I have an aquaclear 500, marineland 350, and marineland 400. The difference is night and day. The marinelands do the job, but not like the aquaclear. The water is crystal clear with the AC, marinelands there's... stuff? It's not nearly the same. Aquaclear is touted as the best bio filter on the market.


----------



## NPMIKOLE (Mar 17, 2011)

thats good to know. i havnt seen that brand any where in my town. i live in lincoln nebraska and we only have 5 places to get fish. walmart, petsmart, petco, and 2 little fish stores one of which i wouldnt suggest any one buy anything from that store. and the other is a tiny little family owned store. and from what i have gathered marineland is the best i can get around here without ordering online. but back to the orignal question would 2 marineland biowheels that are both rated for a 55 to 75 gallon tank be to much?


----------



## nasomi (Apr 20, 2011)

I'd say no. The AC110 is rated for 110gal, but I would not use it as a sole filter on a 110gal, I would say it's max size is 75gal. I know someone using 2x AC110's on a 72gal. It depends on how many fish you have whether you need it or not, but it certainly can't hurt. What series marineland is it?


----------



## BBradbury (Apr 22, 2011)

Hello NP. I don't think it's possible to over filter your tank water. Especially at your tank's early stages. The Aqua Clear Power Filters are all I use and I have several 55 G tanks. I've found well planted tanks don't require as much water filtration as a less planted tank does. Obviously, the plants do their share of filtering the tank water.

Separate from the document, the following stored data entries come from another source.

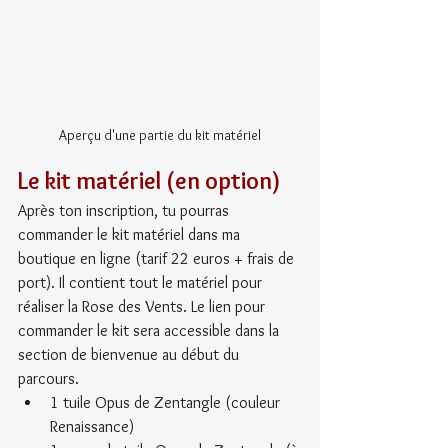
Aperçu d'une partie du kit matériel
Le kit matériel (en option)
Après ton inscription, tu pourras 
commander le kit matériel dans ma 
boutique en ligne (tarif 22 euros + frais de 
port). Il contient tout le matériel pour 
réaliser la Rose des Vents. Le lien pour 
commander le kit sera accessible dans la 
section de bienvenue au début du 
parcours.
1 tuile Opus de Zentangle (couleur 
Renaissance)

When I first set up my 55s, I used Aqua Clear 70s. As my plants have grown, I currently use Aqua Clear 50s and my tank water was fine the last time I tested it. I do 50 percent water changes about once per month, but believe the tanks could go much longer with no problem.

BBradbury


----------



## rtbob (Jul 18, 2010)

Petsmart should have Aquaclear filters. Two AC 70's would work great on a 55. It is actually best to have two filters running so you can stagger the cleaning between the two. Also if one quits working you have a backup running.

The two Biowheel filters will not be to much for your 55g.


----------



## jrman83 (Jul 9, 2010)

I thought the AC filters were one of the most available filters out there. Petsmart and Petco usually have all models where I am. Bio wheels can be a hassle if you have issues with how they are spinning. I have heard people mentioning issues with keeping them going the older they get. Two would be a good idea with or without heavy planting. If you can't over filter then why not have as much filtration as possible, IMO.


----------



## inaspin (May 3, 2011)

How bout Canister filter? I just got one it has 370 gph output with 3 trays to add bioballs an such. This model I bought also has a built in UV bulb The filter brand is "Perfect". Seems to be built well I am looking forward to trying it out.


----------



## NPMIKOLE (Mar 17, 2011)

so i got a marine land emperor 400 rated for a 90 gallon and a marineland penguin 200 rated for a 30 to 55 gallon, i think that oughtta do it ya think


----------



## ReStart (Jan 3, 2011)

I'd go with a cannister and a HOT. I got the 55 kit (actually 50 by demensions) and used the HOT but then got a Plen Plax Cascade 1000 for my Cichlids. Crystal clear.


----------